- Tippecanoe County's location in Indiana
- Wyandot Location in Tippecanoe County
- Coordinates: 40°20′43″N 86°44′58″W﻿ / ﻿40.34528°N 86.74944°W
- Country: United States
- State: Indiana
- County: Tippecanoe
- Township: Sheffield
- Elevation: 659 ft (201 m)
- Time zone: UTC-5 (Eastern (EST))
- • Summer (DST): UTC-4 (EDT)
- ZIP code: 47905
- Area code: 765
- GNIS feature ID: 446346

= Wyandot, Indiana =

Wyandot (sometimes shown as Wyandotte) was a small town, now extinct, in Sheffield Township, Tippecanoe County, in the U.S. state of Indiana.

==History==
The Indian town of Wyandot in Sheffield Township was located in the ravine that is crossed by Dayton Road and runs past Wyandotte Cemetery into the Wildcat Creek. It is thought that the Indians moved their village down to the creek's banks in the summer and retreated up the ravine in the winter. They lived in log houses and operated a trading post. When the White Settlers arrived, the Indians living there were probably neither Miami or Wyandott, but instead were most likely Potawatomi.

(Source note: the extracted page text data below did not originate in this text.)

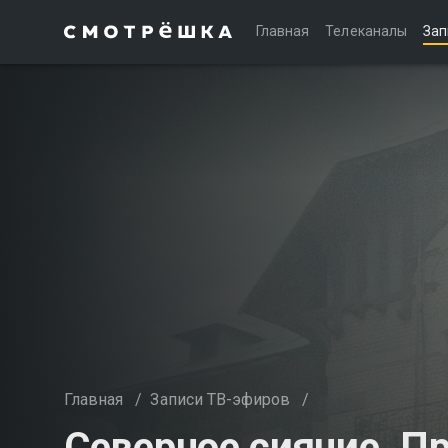
Главная
Телеканалы
Зап
Главная
/
Записи ТВ-эфиров
/
Северное сияние. П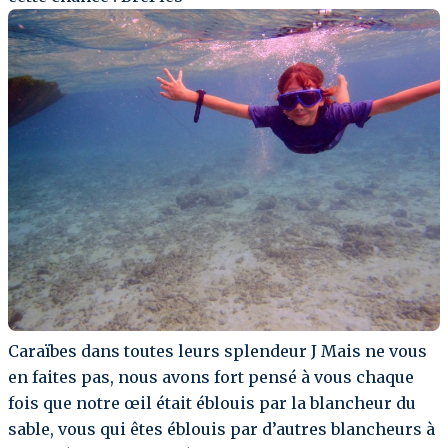
Caraïbes dans toutes leurs splendeur J Mais ne vous
en faites pas, nous avons fort pensé à vous chaque
fois que notre œil était éblouis par la blancheur du
sable, vous qui êtes éblouis par d’autres blancheurs à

In 1849, a post office was established in Wyandot, and remained in operation until it was discontinued in 1872.

== Richardville Indian Reserve ==
The Richardville Indian Reserve was located in Sheffield Township and was one of six Reserves located in Tippecanoe County. It was owned by Jean-Baptiste Richardville and in 1818 the land surrounding the village was divided into five sections for his five children.